Karen Matheson is at the forefront of Celtic Crossover, having come to the fore with Celtic fusion band Capercaillie and having broken out on her own with two previous solo works.
Capercaillie's musician base isn't very far away. Hubby Donald Shaw is that band's mainstay and producer, whilst Michael McGoldrick and Ewan Vernal are also current members.
Capercaillie fans will inevitably be drawn to Karen Matheson's solo works, it allows her perhaps a little more freedom especially when the spotlight is sometimes taken away by the ferocity of fiddle and pipe interplay.
Matheson's previous solo album, 'Time To Fall', was a happy blend of Celtic and contemporary and was fairly accessible to the non-converts.
'Downriver', on the other hand, takes its inspiration (and focus) from those native childhood songs she remembers, and sings so well. The quotient of Gaelic has been upped, as it were.

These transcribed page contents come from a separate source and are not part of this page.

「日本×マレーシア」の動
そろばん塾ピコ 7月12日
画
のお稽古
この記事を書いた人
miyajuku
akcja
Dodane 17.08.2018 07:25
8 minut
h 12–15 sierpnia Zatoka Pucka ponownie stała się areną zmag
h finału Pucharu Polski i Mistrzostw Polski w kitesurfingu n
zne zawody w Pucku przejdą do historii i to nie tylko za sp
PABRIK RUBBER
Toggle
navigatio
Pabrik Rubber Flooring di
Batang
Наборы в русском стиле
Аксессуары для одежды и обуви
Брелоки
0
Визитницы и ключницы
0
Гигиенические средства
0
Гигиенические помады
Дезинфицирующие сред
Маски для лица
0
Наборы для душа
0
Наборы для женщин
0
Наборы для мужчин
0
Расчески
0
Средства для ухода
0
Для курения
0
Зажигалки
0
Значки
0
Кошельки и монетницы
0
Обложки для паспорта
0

The secret weapon on this album, if there is one, is the magnificent James Grant. Grant has appeared on all Matheson's solo works and - with Donald Shaw - lends them a sheen of quiet excellence.

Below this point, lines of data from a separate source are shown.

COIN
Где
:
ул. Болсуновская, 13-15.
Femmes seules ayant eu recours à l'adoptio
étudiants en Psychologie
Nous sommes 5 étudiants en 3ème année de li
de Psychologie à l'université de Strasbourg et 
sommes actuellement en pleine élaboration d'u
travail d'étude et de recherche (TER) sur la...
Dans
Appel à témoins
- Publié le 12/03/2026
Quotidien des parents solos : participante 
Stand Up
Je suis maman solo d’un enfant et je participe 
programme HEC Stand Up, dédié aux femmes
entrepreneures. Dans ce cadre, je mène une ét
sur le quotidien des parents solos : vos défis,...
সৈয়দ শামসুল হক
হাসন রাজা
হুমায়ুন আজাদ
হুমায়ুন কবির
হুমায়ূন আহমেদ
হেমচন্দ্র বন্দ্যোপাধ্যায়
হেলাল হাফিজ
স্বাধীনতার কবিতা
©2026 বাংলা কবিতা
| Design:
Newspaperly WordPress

In particular, Grant has generously given two of the standout songs 'I Will Not Wear The Willow' and 'Singing In The Dark'. Both are sung in English and both are the most accessible. One can't help thinking that Grant should be allowed full rein next time. He nearly had it on 'Time To Fall' and that, no doubt, is the stronger album.
This is, though, a quietly appealing album, one to be played whilst savouring a sunset, and Arran Dark Ale, somewhere along the Scottish western coast.